My suggestion: (remember I am not a lawyer!) Always collect sales tax where you have physical nexus. If you are using WooCommerce, it’s enticing to enable automated tax calculations. You will still have to file and pay the taxes if you exceed the state thresholds, but at least you won’t have to try to figure it out! The problem is that this method requires you to use Jetpack – a plugin known to cause update and speed problems on your website. Better yet – Alavara has a sales tax tool you can use for free. They also provide a Woocommerce automated sales tax integration that includes filing your taxes. When it’s time to file, you can reconcile a single worksheet and pay one amount for your total tax liability. Avalara then works with state and local governments to file and pay on your behalf. If you are selling a lot across state lines, this service is what you need!

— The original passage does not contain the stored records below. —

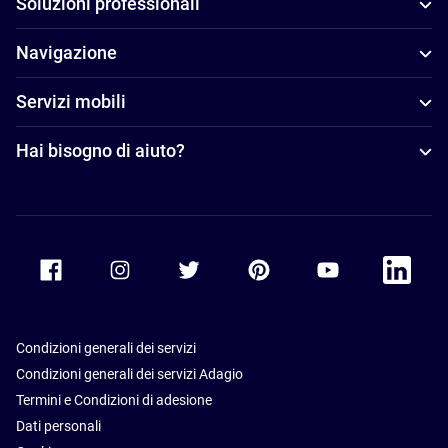
Soluzioni professionali
Navigazione
Servizi mobili
Hai bisogno di aiuto?
Accor Facebook
Accor Instagram
Accor Twitter
Accor Pinterest
Accor Youtube
Accor Li
Condizioni generali dei servizi
Condizioni generali dei servizi Adagio
Termini e Condizioni di adesione
Dati personali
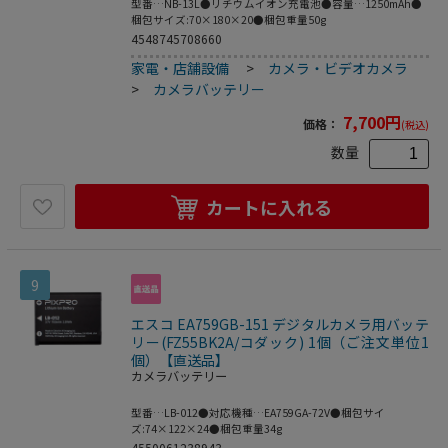
型番…NB-13L●リチウムイオン充電池●容量…1250mAh●
梱包サイズ:70×180×20●梱包重量50g
4548745708660
家電・店舗設備
>
カメラ・ビデオカメラ
>
カメラバッテリー
7,700
円
価格：
(税込)
数量
カートに入れる
9
エスコ EA759GB-151 デジタルカメラ用バッテ
リー(FZ55BK2A/コダック) 1個（ご注文単位1
個）【直送品】
カメラバッテリー
型番…LB-012●対応機種…EA759GA-72V●梱包サイ
ズ:74×122×24●梱包重量34g
4550061238943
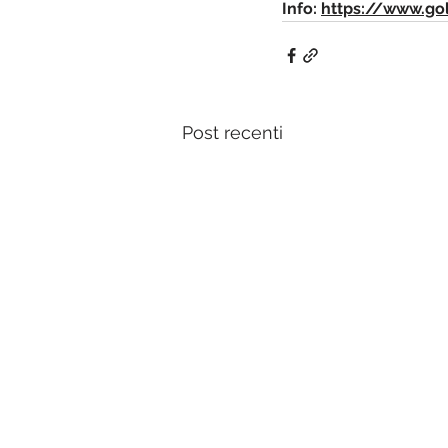
Info: 
https://www.gol
Post recenti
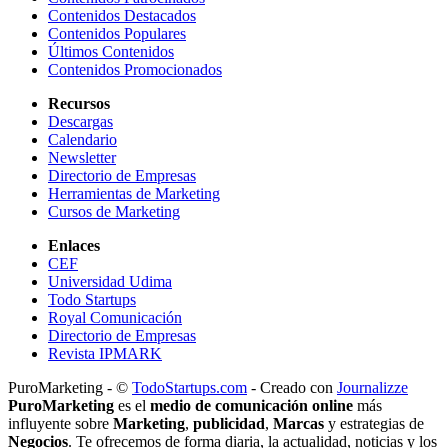
Contenidos Destacados
Contenidos Populares
Últimos Contenidos
Contenidos Promocionados
Recursos
Descargas
Calendario
Newsletter
Directorio de Empresas
Herramientas de Marketing
Cursos de Marketing
Enlaces
CEF
Universidad Udima
Todo Startups
Royal Comunicación
Directorio de Empresas
Revista IPMARK
PuroMarketing - ©
TodoStartups.com
-
Creado con
Journalizze
PuroMarketing
es el
medio de comunicación online
más
influyente sobre
Marketing
,
publicidad
,
Marcas
y estrategias de
Negocios
. Te ofrecemos de forma diaria, la actualidad, noticias y los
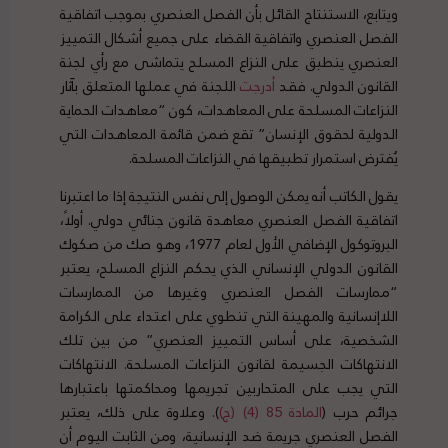
ويتابع، الاستنتاج القائل بأن الفصل العنصري بموجب اتفاقية
الفصل العنصري واتفاقية القضاء على جميع أشكال التمييز
العنصري ينطبق على النزاع المسلح يتماشى مع رأي لجنة
القانون الدولي. فقد
أدرجت
اللجنة في عملها المتعلق بآثار
النزاعات المسلحة على المعاهدات، كون “معاهدات الحماية
الدولية لحقوق الإنسان” تقع ضمن قائمة المعاهدات التي
يُفترض استمرار تطبيقها في النزاعات المسلحة.
يقول الكاتب أنه يمكن الوصول إلى نفس النتيجة إذا ما اعتبرنا
اتفاقية الفصل العنصري معاهدة قانون جنائي دولي. أولاً،
البروتوكول الإضافي الأول لعام 1977، وهو صك من صكوك
القانون الدولي الإنساني الذي يحكم النزاع المسلح، يعتبر
“ممارسات الفصل العنصري وغيرها من الممارسات
اللاإنسانية والمهينة التي تنطوي على اعتداء على الكرامة
الشخصية، على أساس التمييز العنصري” من بين تلك
الانتهاكات الجسيمة لقانون النزاعات المسلحة. الانتهاكات
التي يجب على المتحاربين تجريمها ومحاكمتها باعتبارها
جرائم حرب (
المادة 85 (4) (ج)
). وعلاوة على ذلك، يعتبر
الفصل العنصري جريمة ضد الإنسانية، ومن الثابت اليوم أن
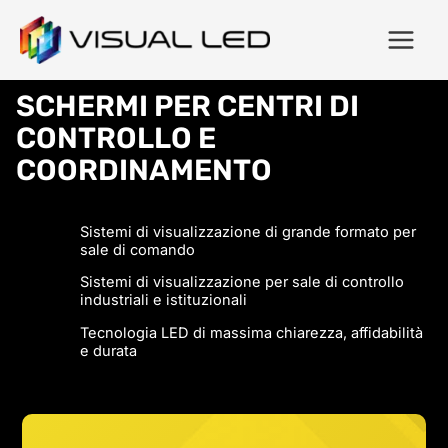
SCHERMI PER CENTRI DI
CONTROLLO E
COORDINAMENTO
Sistemi di visualizzazione di grande formato per
sale di comando
Sistemi di visualizzazione per sale di controllo
industriali e istituzionali
Tecnologia LED di massima chiarezza, affidabilità
e durata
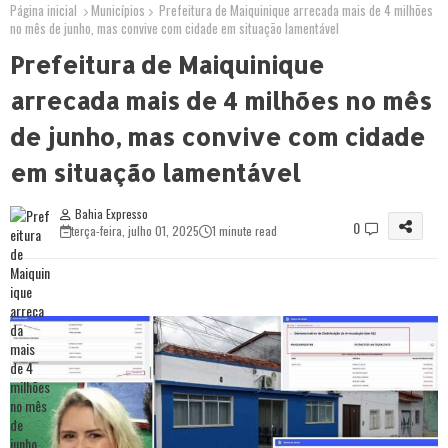
Página inicial
Municípios
Prefeitura de Maiquinique arrecada mais de 4 milhões
no mês de junho, mas convive com cidade em situação lamentável
Prefeitura de Maiquinique
arrecada mais de 4 milhões no mês
de junho, mas convive com cidade
em situação lamentável
Bahia Expresso
0
terça-feira, julho 01, 2025
1 minute read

Other Regulations and Guidelines

Of course there are a ton of other things you must be concerned with as a website owner, such as SSL certificates to encrypt personal information, disclosure of affiliate links, digital signatures, and more. One could write an entire book on this subject. And the number of laws you must follow will only continue to grow.

In addition to retaining a good lawyer, my recommendation is to look for cyber liability insurance. Just because you are a small business does not mean you won’t get hacked. Sure, the hackers like to take down governments and big companies, but they program bots to break a website. And the bot don’t distinguish between large sites and small ones. You likely will get hacked at some point, even if you keep all your software up-to-date and use a security plugin. To be extra safe, take out a cyber insurance policy.

Cyber insurance generally covers your business’ liability for a data breach involving sensitive customer information, such as Social Security numbers, credit card numbers, account numbers, driver’s license numbers, health records, and email addresses. If you’re facing a data disaster, insurance won’t come to your rescue if you’re not in compliance. Without digital compliance, you’re putting your customers at risk and holding your business liable to long lawsuits, hefty fines, and even bankruptcy or closure.

When it comes to building your brand, there’s no question that creating your own website gives you more control of your brand image. But now you know why many businesses opt for selling through marketplaces like Ebay, Amazon, Etsy, Walmart, Overstock etc. rather than selling on their own website.